━━ Entries provided ━━
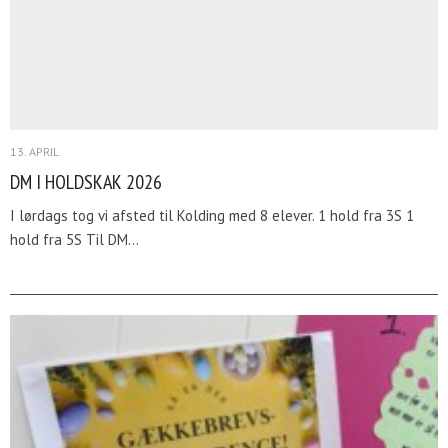
13. APRIL
DM I HOLDSKAK 2026
I lørdags tog vi afsted til Kolding med 8 elever. 1 hold fra 3S 1
hold fra 5S Til DM…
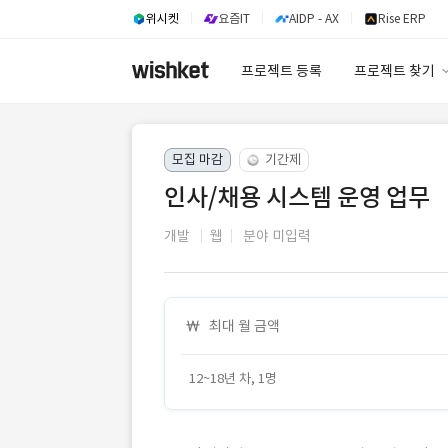
위시켓
요즘IT
AIDP - AX
Rise ERP
프로젝트 등록
프로젝트 찾기
프로젝트 찾기
모집 마감
기간제
유사사례 검색 A
인사/채용 시스템 운영 업무
개발
웹
분야 미입력
최대 월 금액
12~18년 차, 1명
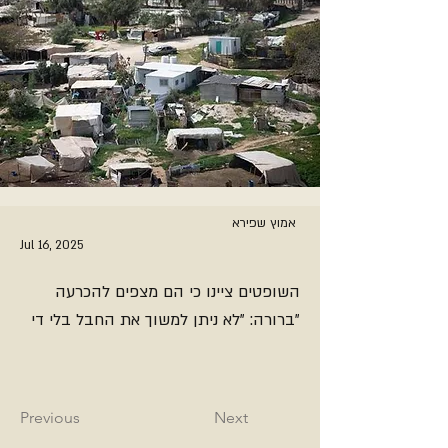
אמוץ שפירא
Jul 16, 2025
השופטים ציינו כי הם מצפים להכרעה
ברורה: "לא ניתן למשוך את החבל בלי די"
Previous
Next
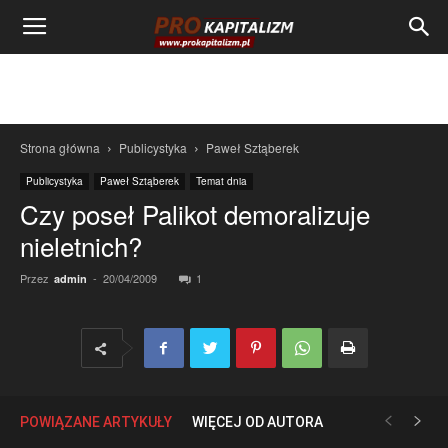
Strona główna
Publicystyka
Paweł Sztąberek
Publicystyka
Paweł Sztąberek
Temat dnia
Czy poseł Palikot demoralizuje
nieletnich?
Przez
-
20/04/2009
1
admin
POWIĄZANE ARTYKUŁY
WIĘCEJ OD AUTORA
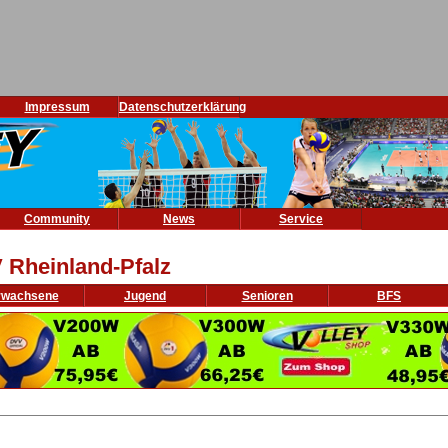
Impressum
Datenschutzerklärung
Community
News
Service
 Rheinland-Pfalz
rwachsene
Jugend
Senioren
BFS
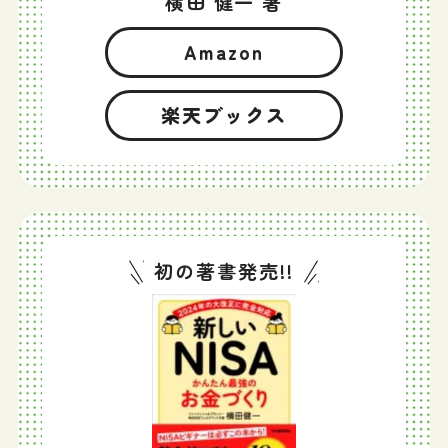
横田 健一 著
Amazon
楽天ブックス
初の著書発売!!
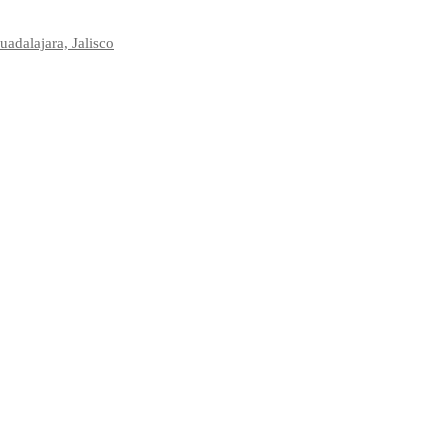
adalajara, Jalisco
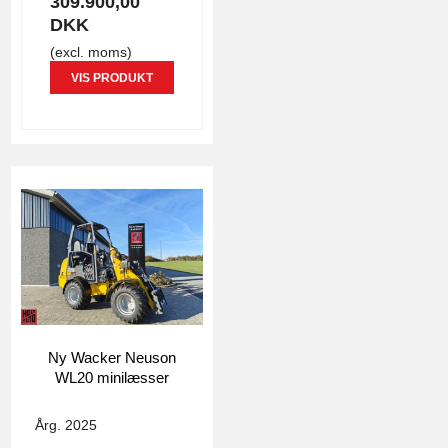
309.900,00
DKK
(excl. moms)
VIS PRODUKT
Ny Wacker Neuson
WL20 minilæsser
4796
Årg. 2025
━━━
● Work instructions
With the images left out, output all the entries above exactly.

● Solution to the exercise
13. APRIL
DM I HOLDSKAK 2026
I lørdags tog vi afsted til Kolding med 8 elever. 1 hold fra 3S 1
hold fra 5S Til DM…
위시켓
요즘IT
AIDP - AX
Rise ERP
프로젝트 등록
프로젝트 찾기
프로젝트 찾기
모집 마감
기간제
유사사례 검색 A
인사/채용 시스템 운영 업무
개발
웹
분야 미입력
최대 월 금액
12~18년 차, 1명
אמוץ שפירא
Jul 16, 2025
השופטים ציינו כי הם מצפים להכרעה
ברורה: "לא ניתן למשוך את החבל בלי די"
Previous
Next
Strona główna
Publicystyka
Paweł Sztąberek
Publicystyka
Paweł Sztąberek
Temat dnia
Czy poseł Palikot demoralizuje
nieletnich?
Przez
-
20/04/2009
1
admin
POWIĄZANE ARTYKUŁY
WIĘCEJ OD AUTORA
Impressum
Datenschutzerklärung
Community
News
Service
 Rheinland-Pfalz
rwachsene
Jugend
Senioren
BFS
横田 健一 著
Amazon
楽天ブックス
初の著書発売!!
adalajara, Jalisco
309.900,00
DKK
(excl. moms)
VIS PRODUKT
Ny Wacker Neuson
WL20 minilæsser
4796
Årg. 2025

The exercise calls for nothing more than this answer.